Accurate survival estimates are important for cancer control planning. Although observed survival estimates are unavailable for many countries, where they are available, wide variations are reported. Understanding the impact of specific treatment and imaging modalities can help decision makers to effectively allocate resources to improve cancer survival in their local context.
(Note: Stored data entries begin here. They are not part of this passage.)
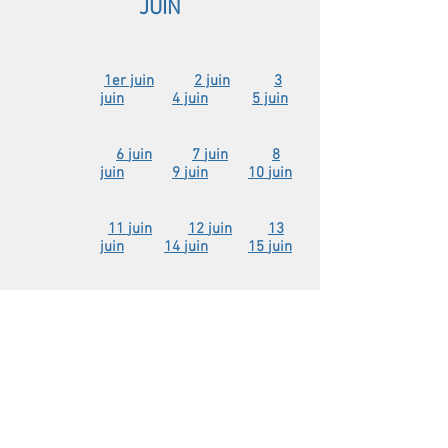
JUIN
1er juin
2 juin
3
juin
4 juin
5 juin
6
juin
7
juin
8
juin
9
juin
10
juin
11
juin
12
juin
13
juin
14
juin
15
juin
16
juin
17
juin
18
juin
19
juin
20
juin
21
juin
22
juin
23
juin
24
juin
25
juin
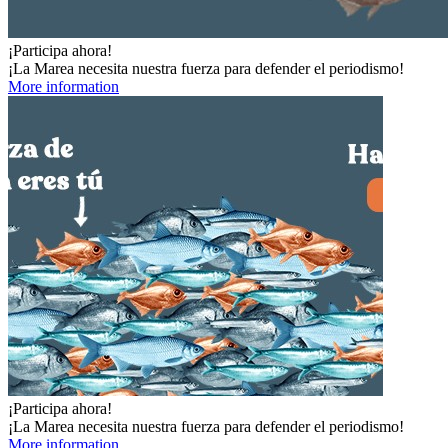
¡Participa ahora!
¡La Marea necesita nuestra fuerza para defender el periodismo!
More information
¡Participa ahora!
¡La Marea necesita nuestra fuerza para defender el periodismo!
More information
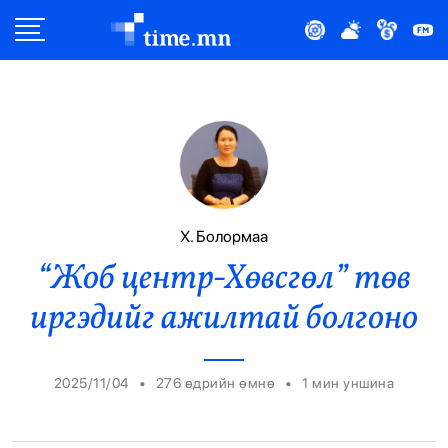
Улс Төр
Нийгэм
Эдийн Засаг
Дэлхий
Х. Болормаа
“Жоб центр-Хөвсгөл” төв
Нийтлэлчийн Булан
иргэдийг ажилтай болгоно
Эрүүл Мэнд
Орон Нутаг
•
•
2025/11/04
276 өдрийн өмнө
1
мин уншина
Спорт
We developed a microsimulation model of stage-specific cancer survival in 200 countries and territories for 11 cancers (oesophagus, stomach, colon, rectum, anus, liver, pancreas, lung, breast, cervix uteri, and prostate) comprising 60% of global diagnosed cancer cases. The model accounts for country-specific availability of treatment (chemotherapy, surgery, radiotherapy, and targeted therapy) and imaging modalities (ultrasound, x-ray, CT, MRI, PET, single-photon emission CT), as well as quality of care. We calibrated the model to reported survival estimates from CONCORD-3 (which reports global trends in cancer survival in 2000–14). We estimated five-year net survival for diagnosed cancers in each country or territory and estimated potential survival gains from increasing the availability of individual treatment and imaging modalities, and more comprehensive packages of scale-up of these interventions. We report the mean and 95% uncertainty intervals (UIs) for all outcomes, calculated as the 2·5 and 97·5 percentiles of the simulation results.
The estimated global five-year net survival for all 11 cancers combined is 42·6% (95% uncertainty interval 40·3–44·3), with survival in high-income countries being an average of 12 times (range 4–17) higher than that in low-income countries. Expanding availability of surgery or radiotherapy or improving quality of care would yield the largest survival gains in low-income (2·5–3·4 percentage point increase in survival) and lower-middle-income countries (2·4–6·1 percentage point increase), whereas upper-middle-income and high-income countries are more likely to benefit from improved availability of targeted therapy (0·7 percentage point increase for upper-middle income and 0·4 percentage point increase for high income). Investing in medical imaging will also be necessary to achieve substantial survival gains, with traditional modalities estimated to provide the largest gains in low-income settings, while MRI and PET would yield the largest gains in higher-income countries. Simultaneous expansion of treatment, imaging, and quality of care could improve five-year net survival by more than ten times in low-income countries (3·8% [95% UI 0·5–9·2] to 45·2% [40·2–52·1]) and could more than double five-year net survival in lower-middle-income countries (20·1% [7·2–31·7] to 47·1% [42·8–50·8]).
Scaling up both treatment and imaging availability could yield synergistic survival gains for patients with cancer. Expanding traditional modalities in lower-income settings might be a feasible pathway to improve survival before scaling up more modern technologies.